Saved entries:

========================================================================

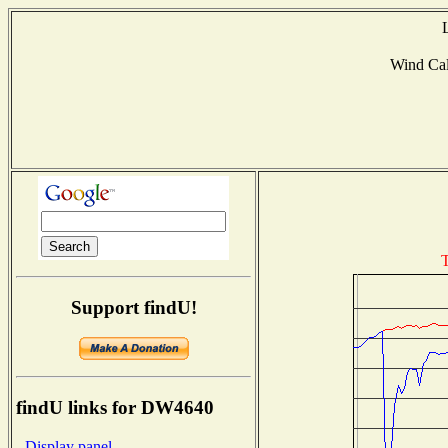
Wind Ca
T
Support findU!
findU links for DW4640
- Display panel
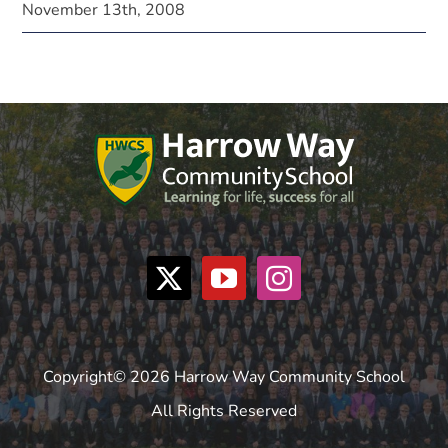
November 13th, 2008
Copyright© 2026 Harrow Way Community School
All Rights Reserved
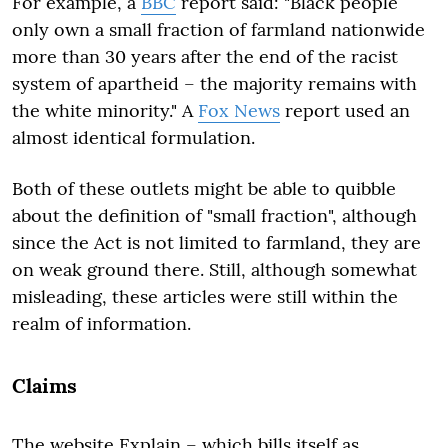
For example, a
BBC
report said: "Black people
only own a small fraction of farmland nationwide
more than 30 years after the end of the racist
system of apartheid – the majority remains with
the white minority." A
Fox News
report used an
almost identical formulation.
Both of these outlets might be able to quibble
about the definition of "small fraction", although
since the Act is not limited to farmland, they are
on weak ground there. Still, although somewhat
misleading, these articles were still within the
realm of information.
Claims
The website Explain – which bills itself as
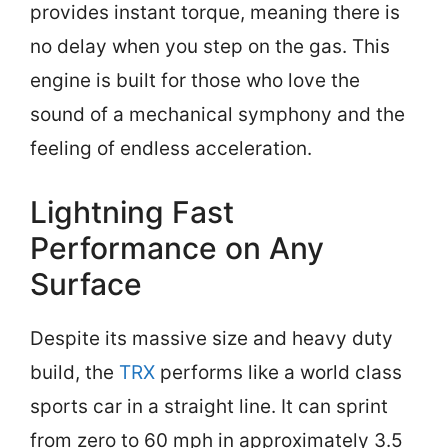
provides instant torque, meaning there is
no delay when you step on the gas. This
engine is built for those who love the
sound of a mechanical symphony and the
feeling of endless acceleration.
Lightning Fast
Performance on Any
Surface
Despite its massive size and heavy duty
build, the
TRX
performs like a world class
sports car in a straight line. It can sprint
from zero to 60 mph in approximately 3.5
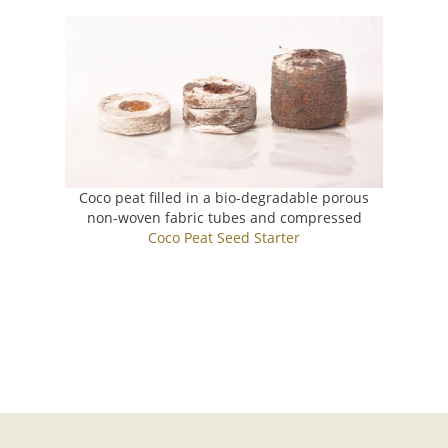
Coco peat filled in a bio-degradable porous
non-woven fabric tubes and compressed
Coco Peat Seed Starter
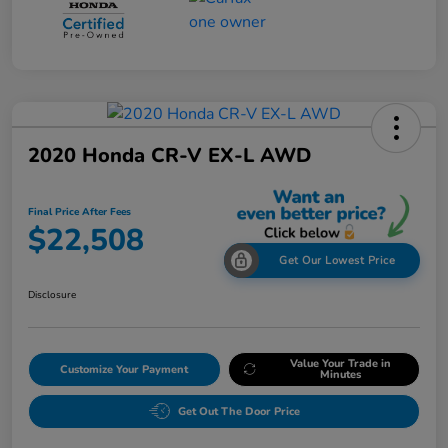
2020 Honda CR-V EX-L AWD
Final Price After Fees
$22,508
Get Our Lowest Price
Disclosure
Value Your Trade in
Customize Your Payment
Minutes
Get Out The Door Price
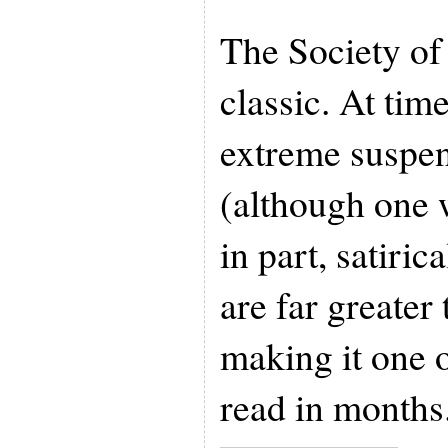
The Society of
classic. At time
extreme suspen
(although one w
in part, satirica
are far greater
making it one o
read in months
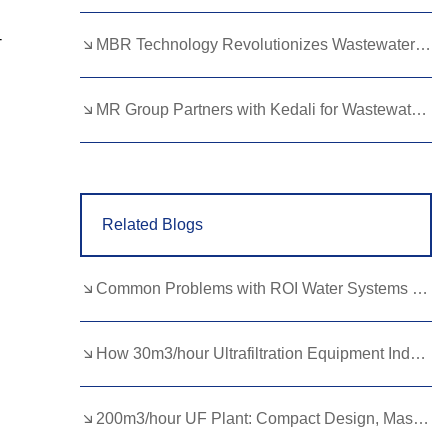
Lao
Albanian
Amharic
-
MBR Technology Revolutionizes Wastewater Treatment with High Efficiency
Armenian
Azerbaijani
Belarusian
Bengali
Bosnian
Bulgarian
MR Group Partners with Kedali for Wastewater Treatment Solutions
Cebuano
Chichewa
Corsican
Croatian
Dutch
Estonian
Related Blogs
Filipino
Finnish
Frisian
Galician
Georgian
Gujarati
Common Problems with ROI Water Systems and How to Fix Them Quickly
Haitian
Hausa
Hawaiian
Hebrew
Hmong
Hungarian
How 30m3/hour Ultrafiltration Equipment Industrial Water Treatment？
Icelandic
Igbo
Javanese
200m3/hour UF Plant: Compact Design, Massive Impact
Kannada
Kazakh
Khmer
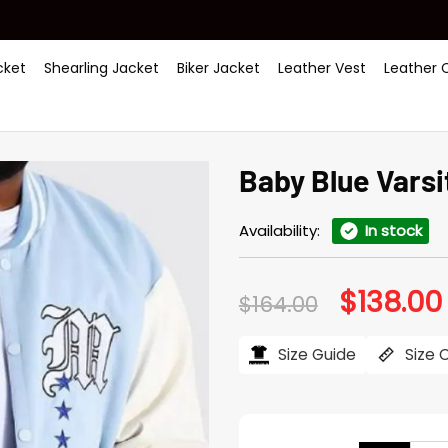
ket
Shearling Jacket
Biker Jacket
Leather Vest
Leather 
Baby Blue Varsi
Availability:
In stock
$
138.00
Original
$
164.00
price
was:
i
$164.00.
Size Guide
Size 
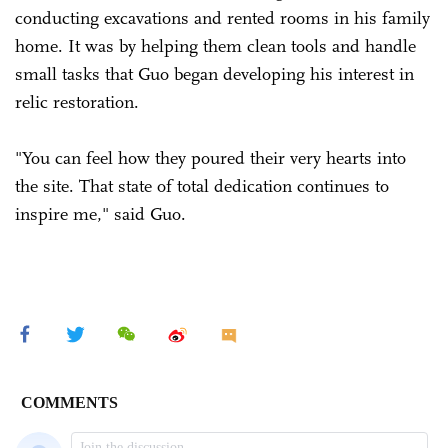
conducting excavations and rented rooms in his family
home. It was by helping them clean tools and handle
small tasks that Guo began developing his interest in
relic restoration.
"You can feel how they poured their very hearts into
the site. That state of total dedication continues to
inspire me," said Guo.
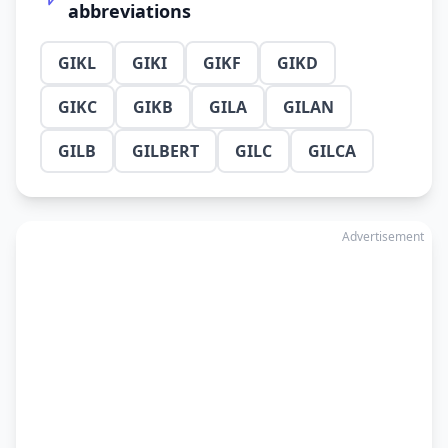
abbreviations
GIKL
GIKI
GIKF
GIKD
GIKC
GIKB
GILA
GILAN
GILB
GILBERT
GILC
GILCA
Advertisement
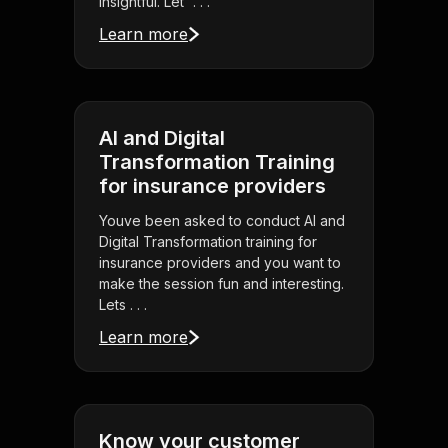
insightful. Let' . . .
Learn more
AI and Digital
Transformation Training
for insurance providers
Youve been asked to conduct AI and
Digital Transformation training for
insurance providers and you want to
make the session fun and interesting.
Lets . . .
Learn more
Know your customer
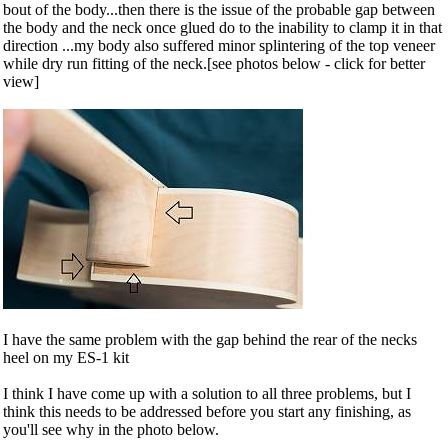
bout of the body...then there is the issue of the probable gap between
the body and the neck once glued do to the inability to clamp it in that
direction ...my body also suffered minor splintering of the top veneer
while dry run fitting of the neck.[see photos below - click for better
view]
I have the same problem with the gap behind the rear of the necks
heel on my ES-1 kit
I think I have come up with a solution to all three problems, but I
think this needs to be addressed before you start any finishing, as
you'll see why in the photo below.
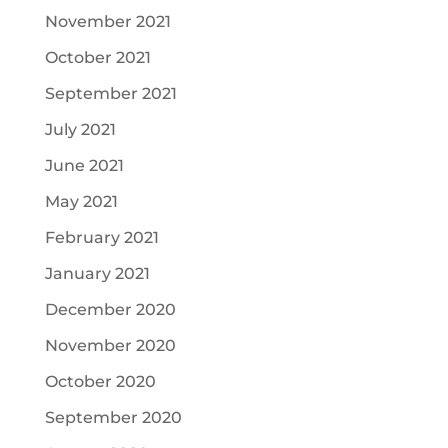
November 2021
October 2021
September 2021
July 2021
June 2021
May 2021
February 2021
January 2021
December 2020
November 2020
October 2020
September 2020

========================================================================

*TASK*
Pick out the lines above containing the word "Digital", then copy them.

*REPLY*
AI and Digital
Digital Transformation training for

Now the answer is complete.